#美国国债
Recently, news about US Treasury bonds has gone viral📉.
The scale of US Treasury bonds has surpassed $35 trillion, with Federal Reserve interest expenses quickly catching up to military spending, and even Wall Street is starting to worry: 'How much longer can this last?' For those of us active in the crypto space, this is not trivial financial gossip, but one of the key variables determining whether the next bull market will start.
📌 Why do US bonds affect cryptocurrencies?
In simple terms, the explosive growth of US Treasury bonds = decline in dollar credibility = capital seeking a 'safe haven'🏝️.
In recent decades, the whole world has regarded the US dollar as the 'most stable asset'. But now the US is almost borrowing money to pay interest, and even credit rating agencies are downgrading US debt ratings. Global capital is starting to waver: is it time to find some new direction?
Cryptocurrencies, especially Bitcoin and quality public chain coins, are becoming these 'new directions'.
💸 US bonds rise, cryptocurrency prices fall? Don’t panic just yet.
In the short term, rising US bond rates will lead to some capital flowing out of the crypto market back into traditional finance. But this is a short-term effect.
In the long run, when the interest on Treasury bonds suffocates the Federal Reserve, interest rate cuts and quantitative easing will begin again.

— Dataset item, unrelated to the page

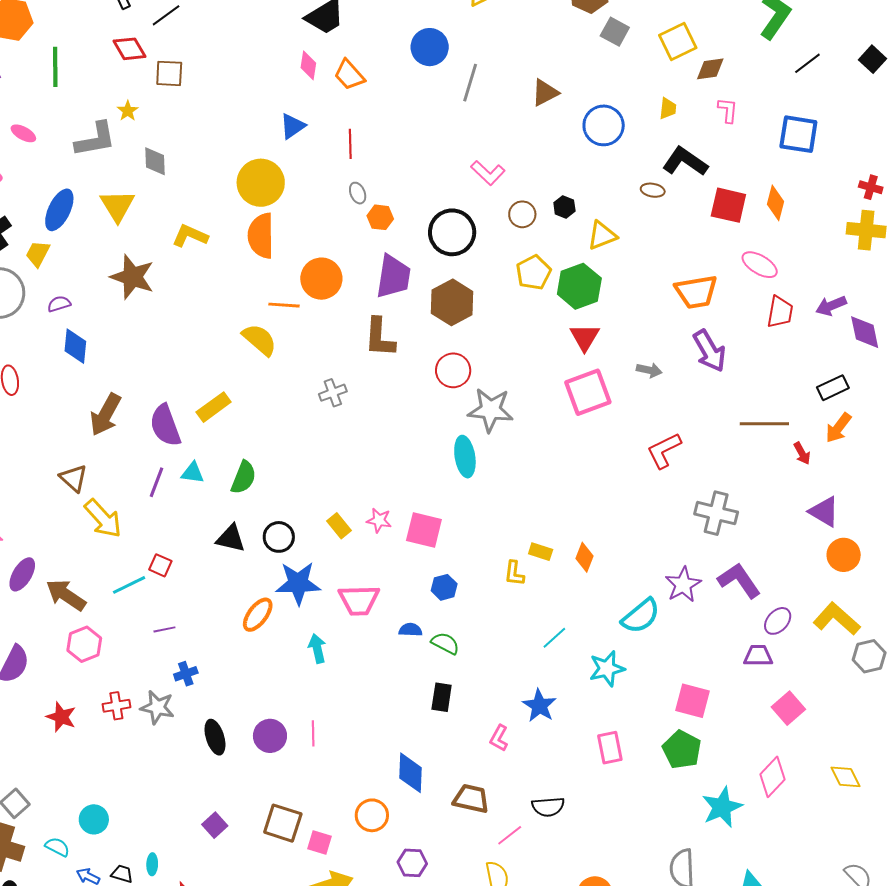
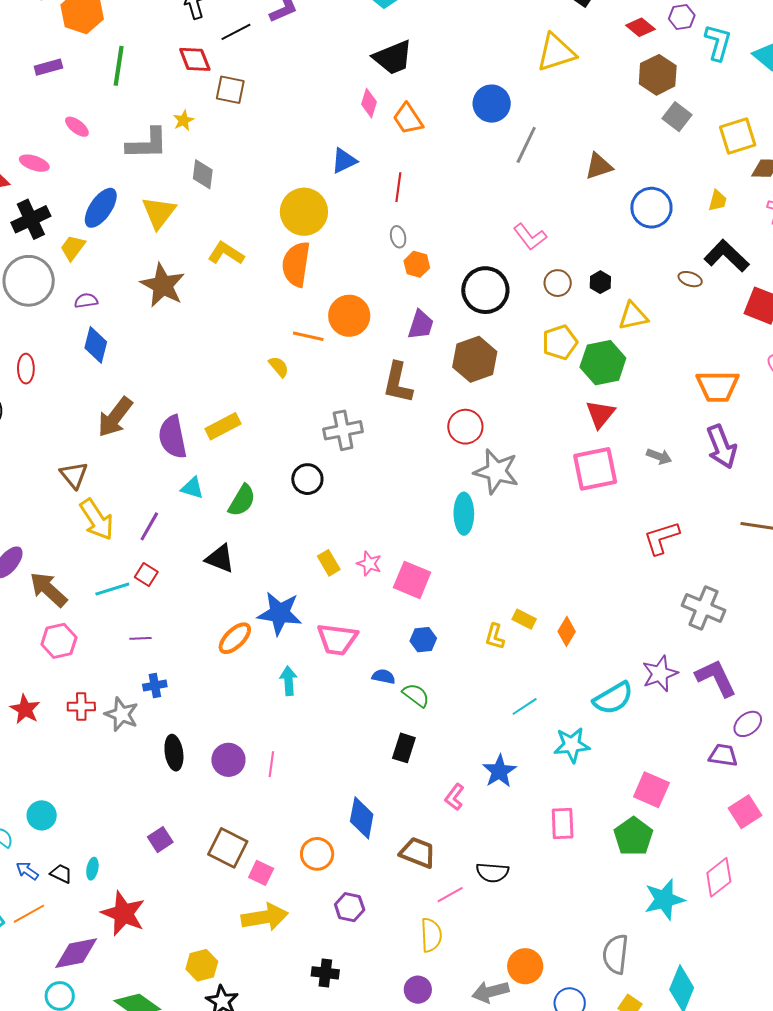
purple trapezoid: (393, 277) -> (421, 325), size x0.7
yellow semicircle: (260, 340) -> (279, 367), size x0.6
gray cross: (333, 393) -> (343, 430), size x1.4
purple line: (157, 482) -> (149, 526), moved
black circle: (279, 537) -> (307, 479), moved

From that moment on, risk assets (including cryptocurrencies) will rise once more!
Think about the big bull market after the pandemic in 2020: printing money—assets skyrocketing—Bitcoin soaring to $60,000. This script might play out again soon📈.
🔮 Trend predictions for the next 3 years
Institutions are entering more actively: Wall Street's money is becoming 'smarter'; they know that Treasury bonds are not the ultimate safe haven and are starting to consider BTC and ETH as long-term allocations.
Demand for stablecoins is rising: as the credibility of the dollar declines, USDT, USDC, and others are becoming 'more stable' alternatives for cross-border circulation.
New public chain opportunities are emerging: macro instability + structural adjustments in crypto create fertile ground for Layer 2 and modular public chains.
🧠 Insights for cryptocurrency players
✅ Take advantage of the current calm market to dollar-cost average into core assets like BTC/ETH.
✅ Pay attention to stablecoin policies and the direction of central bank digital currencies (CBDC).
✅ Watch for signals of capital flowing from traditional markets into the crypto space (such as ETFs and national-level crypto policies).
Conclusion:
The issue with US Treasury bonds is not a crisis, but an opportunity for a wealth reshuffle. Investors who see through the essence are already positioning for the next cycle.
Remember this: when traditional finance shows cracks, digital currencies have the chance to grow through the gaps into the future.